Developing an effective moderation policy with LLMs is rarely a one-time task. It's an ongoing cycle of creation, testing, analysis, and refinement. Content trends on your platform evolve, platform rules may change, and you'll gain deeper insights into how your LLM-powered policy performs on real data over time.
Recommended Cycle:
Data from testing (false positives, false negatives, confusion patterns) and reviewing specific misclassified examples are your primary signals for where policy refinement is needed.
Because LLMs can sometimes produce different outputs for the exact same input if the policy definition is not perfectly clear or the content is borderline (learn more here), it can be helpful to test the same examples multiple times to see how consistent results are.
Musubi has a unique workflow which allows you to use these variable results to your advantage to better strengthen your policies.
After you run your policy against a dataset, scroll up to the first “dataset preview & selection” section and choose which examples you want to test further.
From there, under the “preview selected rows” section, you can choose how many times you want to run those examples through the policy. We recommend running 5-10 times.

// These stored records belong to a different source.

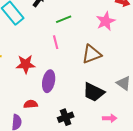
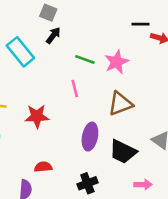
green line: (64, 19) -> (85, 59), turned 42
pink star: (106, 21) -> (117, 62), moved
purple ellipse: (49, 81) -> (90, 137), moved

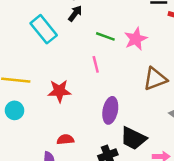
brown triangle: (120, 104) -> (155, 79), moved
black trapezoid: (123, 152) -> (133, 138), moved

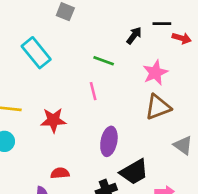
black arrow: (75, 13) -> (134, 36), moved
pink star: (136, 39) -> (155, 73), moved
black trapezoid: (133, 138) -> (134, 172), turned -56

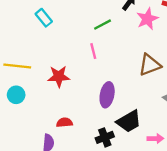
cyan rectangle: (36, 53) -> (44, 18), size x0.7
green line: (104, 61) -> (102, 25), turned -48
pink star: (155, 73) -> (147, 19), moved

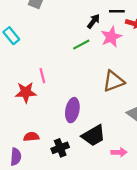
green line: (102, 25) -> (81, 45), moved
pink line: (93, 51) -> (42, 76), moved
black cross: (105, 137) -> (60, 148), moved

After you click “Run policy”, you will see how the LLM decided each time. In this example, the response was the same each time, but the severity was different.

In other cases, the decision may be completely different, which is a strong signal that the policy needs to be more clearly defined or more examples added.
The “reason” for the decision (found by scrolling to the right of the table above, or downloading the CSV) can be really helpful here, as slight differences in reasoning can sometimes highlight gaps in the policy.

Above, you can see that although each decision was correct, the reasoning isn’t consistent, so this may indicate a need to further define what a credible threat is and is not in the policy.